Невиим (Пророки). Танах
Йона умирал. Умирал и знал, что умирает. Знали об этом дежурные медсёстры: демонстративно жизнерадостные обычно, улыбающиеся ослепительными улыбками молодости и здоровья, теперь они отводили глаза в сторону, спеша побыстрее выполнить привычные манипуляции — проверить канюлю под ключицей, колёсико-дозатор капельницы, грелку у ног— и выскользнуть из палаты. Знали бесшумные нянечки-санитарки, меняющие постельное белье и больничную рубашку Йоны невесомыми движениями опытных рук. Знал лечащий врач, знакомый Йоны ещё по армейской службе в ЦАХАЛ — полковник Йона Гольд уже заканчивал службу, а молодой врач только начинал. Знали приборы, опутавшие Йону бесчисленными проводами, мигающие c чуть слышным жужжанием неяркими экранами. Знало даже дерево за окном, царапающее мокрое от зимних дождей стекло голыми ветками. Странное сухое дерево со странным названием «сигалон хад-алим». Ни листочков, ни цветочков... В прошлой, добольничной жизни Йона не знал ни одного дерева, всю жизнь было как-то не до этого, а сейчас стало любопытно, что за высохший старик живёт по соседству с его палатой и подглядывает бессовестно в чужое окно... Лёжа в одиночестве долгими одинаковыми днями, разбитыми на равные отрезки приёмами лекарств, сменой капельниц и кажущимися абсолютно бесполезными процедурами, Йона иногда разговаривал со своим невольным соседом: «Как дела, брат сигалон? Всё кряхтишь?» И скрюченные ветки скрипели в ответ что-то своё...
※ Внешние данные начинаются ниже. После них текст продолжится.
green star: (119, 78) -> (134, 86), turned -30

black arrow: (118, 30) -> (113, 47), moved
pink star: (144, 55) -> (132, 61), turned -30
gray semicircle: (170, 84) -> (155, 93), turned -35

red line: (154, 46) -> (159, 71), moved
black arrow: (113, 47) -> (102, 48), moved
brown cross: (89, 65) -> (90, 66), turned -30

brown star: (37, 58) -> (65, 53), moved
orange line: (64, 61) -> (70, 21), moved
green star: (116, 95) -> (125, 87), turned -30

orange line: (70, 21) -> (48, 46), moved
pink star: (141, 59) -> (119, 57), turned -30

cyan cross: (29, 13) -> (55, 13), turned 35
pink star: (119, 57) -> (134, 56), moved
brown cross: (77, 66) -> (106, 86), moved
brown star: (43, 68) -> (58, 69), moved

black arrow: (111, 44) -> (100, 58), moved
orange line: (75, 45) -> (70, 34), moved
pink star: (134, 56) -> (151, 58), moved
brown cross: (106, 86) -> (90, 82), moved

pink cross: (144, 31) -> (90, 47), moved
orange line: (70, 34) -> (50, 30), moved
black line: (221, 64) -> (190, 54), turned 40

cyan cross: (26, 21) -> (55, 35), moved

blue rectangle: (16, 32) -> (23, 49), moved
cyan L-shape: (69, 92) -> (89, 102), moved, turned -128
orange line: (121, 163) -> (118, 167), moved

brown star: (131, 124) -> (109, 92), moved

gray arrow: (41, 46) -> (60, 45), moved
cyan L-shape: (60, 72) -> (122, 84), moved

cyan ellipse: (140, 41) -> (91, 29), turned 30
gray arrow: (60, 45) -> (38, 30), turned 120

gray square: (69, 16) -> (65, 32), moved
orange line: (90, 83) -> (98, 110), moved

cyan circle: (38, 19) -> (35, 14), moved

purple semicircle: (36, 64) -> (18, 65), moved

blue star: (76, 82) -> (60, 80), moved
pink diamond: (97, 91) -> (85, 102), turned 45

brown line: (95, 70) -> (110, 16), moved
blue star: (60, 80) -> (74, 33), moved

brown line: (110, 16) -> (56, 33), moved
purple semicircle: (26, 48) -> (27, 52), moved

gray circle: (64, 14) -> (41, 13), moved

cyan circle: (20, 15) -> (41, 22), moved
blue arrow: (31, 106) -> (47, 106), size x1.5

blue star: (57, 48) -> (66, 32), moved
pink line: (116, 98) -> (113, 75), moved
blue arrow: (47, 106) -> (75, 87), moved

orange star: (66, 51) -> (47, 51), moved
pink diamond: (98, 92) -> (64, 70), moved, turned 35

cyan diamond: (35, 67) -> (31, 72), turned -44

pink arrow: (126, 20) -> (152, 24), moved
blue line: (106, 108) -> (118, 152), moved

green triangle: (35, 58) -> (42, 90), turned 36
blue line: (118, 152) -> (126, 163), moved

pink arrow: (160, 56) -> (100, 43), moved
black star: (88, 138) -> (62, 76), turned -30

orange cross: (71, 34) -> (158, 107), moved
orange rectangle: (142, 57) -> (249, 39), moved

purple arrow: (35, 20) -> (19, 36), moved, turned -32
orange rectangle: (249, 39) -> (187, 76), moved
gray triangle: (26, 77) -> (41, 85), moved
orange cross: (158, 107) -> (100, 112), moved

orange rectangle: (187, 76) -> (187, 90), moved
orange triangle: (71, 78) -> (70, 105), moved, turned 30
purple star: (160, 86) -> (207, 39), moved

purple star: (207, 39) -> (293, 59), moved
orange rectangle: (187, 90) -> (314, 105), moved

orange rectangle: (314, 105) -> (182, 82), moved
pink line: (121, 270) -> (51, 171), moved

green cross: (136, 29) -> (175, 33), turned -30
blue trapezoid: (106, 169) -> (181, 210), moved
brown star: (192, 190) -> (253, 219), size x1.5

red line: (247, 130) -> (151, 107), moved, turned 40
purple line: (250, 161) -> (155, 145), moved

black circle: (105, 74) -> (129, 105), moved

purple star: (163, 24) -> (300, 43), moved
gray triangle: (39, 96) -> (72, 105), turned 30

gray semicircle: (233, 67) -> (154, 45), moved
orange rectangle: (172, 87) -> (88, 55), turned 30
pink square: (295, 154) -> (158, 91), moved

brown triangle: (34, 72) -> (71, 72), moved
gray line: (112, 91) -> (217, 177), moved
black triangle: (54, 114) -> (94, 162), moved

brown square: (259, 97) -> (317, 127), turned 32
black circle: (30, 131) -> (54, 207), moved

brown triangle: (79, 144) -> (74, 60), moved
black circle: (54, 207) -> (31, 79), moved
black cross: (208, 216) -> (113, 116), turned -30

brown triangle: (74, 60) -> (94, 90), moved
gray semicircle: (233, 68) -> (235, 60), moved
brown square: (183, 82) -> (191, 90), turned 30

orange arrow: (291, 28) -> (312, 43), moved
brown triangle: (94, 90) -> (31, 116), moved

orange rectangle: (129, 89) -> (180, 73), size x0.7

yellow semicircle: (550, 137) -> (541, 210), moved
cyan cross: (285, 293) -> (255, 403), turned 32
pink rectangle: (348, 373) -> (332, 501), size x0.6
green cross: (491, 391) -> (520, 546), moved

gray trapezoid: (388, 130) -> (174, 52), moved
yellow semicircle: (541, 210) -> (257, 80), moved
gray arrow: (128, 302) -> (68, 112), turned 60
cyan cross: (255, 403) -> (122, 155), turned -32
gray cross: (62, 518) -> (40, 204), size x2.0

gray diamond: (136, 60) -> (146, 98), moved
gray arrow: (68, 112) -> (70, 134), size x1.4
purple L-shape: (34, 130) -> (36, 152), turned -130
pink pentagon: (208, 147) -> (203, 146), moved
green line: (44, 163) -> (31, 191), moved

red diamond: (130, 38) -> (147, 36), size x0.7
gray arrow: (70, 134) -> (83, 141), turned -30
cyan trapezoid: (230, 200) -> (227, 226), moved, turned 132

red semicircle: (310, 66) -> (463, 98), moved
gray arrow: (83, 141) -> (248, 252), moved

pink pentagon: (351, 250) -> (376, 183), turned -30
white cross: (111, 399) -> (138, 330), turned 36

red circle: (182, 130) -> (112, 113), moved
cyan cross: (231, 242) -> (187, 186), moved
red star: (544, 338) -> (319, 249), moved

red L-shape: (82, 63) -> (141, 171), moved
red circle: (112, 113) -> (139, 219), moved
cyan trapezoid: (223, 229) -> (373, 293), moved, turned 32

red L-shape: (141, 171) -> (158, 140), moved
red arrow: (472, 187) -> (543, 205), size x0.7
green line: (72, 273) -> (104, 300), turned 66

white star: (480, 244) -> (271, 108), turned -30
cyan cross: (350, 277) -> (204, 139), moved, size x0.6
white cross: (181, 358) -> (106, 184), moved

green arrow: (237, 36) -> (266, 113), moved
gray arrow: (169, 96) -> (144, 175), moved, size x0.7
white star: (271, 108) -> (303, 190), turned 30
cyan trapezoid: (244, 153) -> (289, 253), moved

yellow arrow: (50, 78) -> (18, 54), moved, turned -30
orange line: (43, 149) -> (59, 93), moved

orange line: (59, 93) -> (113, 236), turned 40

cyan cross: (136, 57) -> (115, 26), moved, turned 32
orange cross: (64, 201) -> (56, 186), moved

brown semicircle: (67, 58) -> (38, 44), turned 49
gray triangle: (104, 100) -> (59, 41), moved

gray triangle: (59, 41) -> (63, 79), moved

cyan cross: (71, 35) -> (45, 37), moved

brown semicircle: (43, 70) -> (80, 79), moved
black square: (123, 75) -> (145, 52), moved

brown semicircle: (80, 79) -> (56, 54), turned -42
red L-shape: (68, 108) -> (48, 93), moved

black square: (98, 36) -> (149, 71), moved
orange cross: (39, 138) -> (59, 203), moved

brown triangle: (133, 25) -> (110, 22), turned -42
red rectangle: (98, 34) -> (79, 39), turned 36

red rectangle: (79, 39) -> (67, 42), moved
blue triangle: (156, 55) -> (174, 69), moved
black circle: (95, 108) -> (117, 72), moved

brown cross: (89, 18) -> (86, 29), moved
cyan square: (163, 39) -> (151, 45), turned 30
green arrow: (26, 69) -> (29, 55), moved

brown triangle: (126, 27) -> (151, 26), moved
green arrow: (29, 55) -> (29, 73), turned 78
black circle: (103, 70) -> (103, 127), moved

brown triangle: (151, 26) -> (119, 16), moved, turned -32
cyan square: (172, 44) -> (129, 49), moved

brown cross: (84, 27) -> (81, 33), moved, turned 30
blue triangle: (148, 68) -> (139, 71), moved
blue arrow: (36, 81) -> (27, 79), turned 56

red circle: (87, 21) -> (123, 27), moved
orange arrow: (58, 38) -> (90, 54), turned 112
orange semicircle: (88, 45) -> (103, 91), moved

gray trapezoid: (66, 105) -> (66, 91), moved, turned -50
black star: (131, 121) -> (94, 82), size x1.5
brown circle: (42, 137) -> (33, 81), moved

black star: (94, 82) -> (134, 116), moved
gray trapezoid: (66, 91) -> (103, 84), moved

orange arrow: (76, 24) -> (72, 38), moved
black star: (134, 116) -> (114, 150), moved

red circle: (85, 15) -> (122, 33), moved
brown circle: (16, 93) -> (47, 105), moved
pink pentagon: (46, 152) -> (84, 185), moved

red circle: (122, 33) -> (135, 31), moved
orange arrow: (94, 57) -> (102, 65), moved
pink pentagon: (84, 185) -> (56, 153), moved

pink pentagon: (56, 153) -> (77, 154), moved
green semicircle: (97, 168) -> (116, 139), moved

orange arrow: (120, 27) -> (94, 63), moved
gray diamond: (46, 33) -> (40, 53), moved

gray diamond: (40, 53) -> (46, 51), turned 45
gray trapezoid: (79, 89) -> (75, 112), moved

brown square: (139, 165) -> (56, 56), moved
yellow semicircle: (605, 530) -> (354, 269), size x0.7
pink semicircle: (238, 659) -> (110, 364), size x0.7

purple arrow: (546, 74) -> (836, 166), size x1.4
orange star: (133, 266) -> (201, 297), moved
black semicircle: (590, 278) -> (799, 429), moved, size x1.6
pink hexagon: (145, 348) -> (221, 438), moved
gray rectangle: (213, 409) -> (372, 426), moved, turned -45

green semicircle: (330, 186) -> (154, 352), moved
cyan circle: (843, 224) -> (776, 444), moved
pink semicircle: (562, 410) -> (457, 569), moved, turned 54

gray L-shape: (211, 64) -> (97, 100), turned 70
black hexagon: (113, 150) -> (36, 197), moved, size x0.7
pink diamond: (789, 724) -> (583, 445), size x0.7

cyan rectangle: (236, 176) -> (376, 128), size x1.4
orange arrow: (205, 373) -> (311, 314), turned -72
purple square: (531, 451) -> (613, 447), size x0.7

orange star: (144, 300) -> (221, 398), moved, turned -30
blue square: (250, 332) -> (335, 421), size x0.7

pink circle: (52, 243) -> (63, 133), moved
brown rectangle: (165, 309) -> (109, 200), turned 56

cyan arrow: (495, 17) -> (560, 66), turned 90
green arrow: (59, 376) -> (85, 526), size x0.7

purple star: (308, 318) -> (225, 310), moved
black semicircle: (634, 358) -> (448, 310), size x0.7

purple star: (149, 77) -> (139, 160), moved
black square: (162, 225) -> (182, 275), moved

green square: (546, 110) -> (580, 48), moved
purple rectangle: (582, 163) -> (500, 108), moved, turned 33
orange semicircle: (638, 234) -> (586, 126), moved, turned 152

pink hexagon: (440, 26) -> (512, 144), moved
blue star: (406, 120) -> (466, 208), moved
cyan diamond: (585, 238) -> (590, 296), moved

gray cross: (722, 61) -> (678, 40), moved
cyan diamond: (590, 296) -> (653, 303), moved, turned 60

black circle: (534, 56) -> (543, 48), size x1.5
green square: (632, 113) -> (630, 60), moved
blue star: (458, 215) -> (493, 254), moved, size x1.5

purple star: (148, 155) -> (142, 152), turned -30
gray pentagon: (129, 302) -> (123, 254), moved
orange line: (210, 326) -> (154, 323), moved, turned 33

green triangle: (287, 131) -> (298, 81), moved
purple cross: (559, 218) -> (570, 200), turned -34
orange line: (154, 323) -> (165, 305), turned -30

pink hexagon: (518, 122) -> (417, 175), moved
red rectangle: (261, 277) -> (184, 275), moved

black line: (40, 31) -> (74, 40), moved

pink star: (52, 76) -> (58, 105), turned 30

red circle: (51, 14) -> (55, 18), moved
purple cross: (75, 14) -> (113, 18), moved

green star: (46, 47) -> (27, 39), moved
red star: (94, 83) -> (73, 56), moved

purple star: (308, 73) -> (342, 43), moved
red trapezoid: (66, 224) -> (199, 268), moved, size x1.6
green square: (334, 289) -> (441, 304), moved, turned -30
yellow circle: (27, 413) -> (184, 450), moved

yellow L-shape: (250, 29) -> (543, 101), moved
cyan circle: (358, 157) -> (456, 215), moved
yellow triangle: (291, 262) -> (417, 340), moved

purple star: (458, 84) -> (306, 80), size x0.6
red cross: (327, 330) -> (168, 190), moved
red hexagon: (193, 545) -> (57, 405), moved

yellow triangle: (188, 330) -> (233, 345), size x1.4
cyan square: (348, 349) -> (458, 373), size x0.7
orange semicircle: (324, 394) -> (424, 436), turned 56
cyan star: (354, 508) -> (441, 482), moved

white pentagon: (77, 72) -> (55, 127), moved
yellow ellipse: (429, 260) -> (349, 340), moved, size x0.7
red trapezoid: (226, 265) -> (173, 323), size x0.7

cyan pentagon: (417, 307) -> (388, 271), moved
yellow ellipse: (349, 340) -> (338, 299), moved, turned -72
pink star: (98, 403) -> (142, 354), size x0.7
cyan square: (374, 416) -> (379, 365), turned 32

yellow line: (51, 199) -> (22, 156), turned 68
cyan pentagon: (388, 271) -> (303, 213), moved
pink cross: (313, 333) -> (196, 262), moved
Откуда-то о его болезни узнала и бывшая жена, названивающая по утрам, когда у неё в Ванкувере удобный непоздний вечер, а у него в Хайфе сквозь утренюю дымку не пробились ещё и первые лучи солнца. Его неверная Клара, не считающаяся с разницей во времени, впрочем, она особо ни с кем и ни с чем не считалась и в более благополучные времена. Где-то в это время только начинают голосить первые петухи, а у него уже звонит телефон, и Клара задаёт всегда один тот же вопрос, почему-то по-литовски: «Йона, и как ты? Что сказал доктор?» Литовский Йона помнит плохо, поэтому отвечает всегда одинаково, словами, всплывшими из далёкого детства: «Man viskas gerai, eik miegoti, Klara (У меня всё хорошо, иди спать, Клара)». И что может сказать доктор? Он давно ничего не говорит, а спрашивает, совсем, как Клара, но уже на иврите: «Как дела, Йона?» И ещё спрашивает, не хочет ли Йона чего-нибудь особенного поесть? Ведь его никто не проведывает, а у него, у доктора, сегодня свободный вечер, и он с удовольствием принесёт из ближайшего ресторана креплах или цимес. А может и гефилте фиш, жена как раз приготовила к шабату. Но Йона ничего не хочет, он вообще не хочет есть. Он и здоровым не отличался особенным аппетитом, с детства научился мало есть, мало говорить и много работать. Но доктор хочет сделать что-то приятное, и Йоне каждый раз неудобно отказывать.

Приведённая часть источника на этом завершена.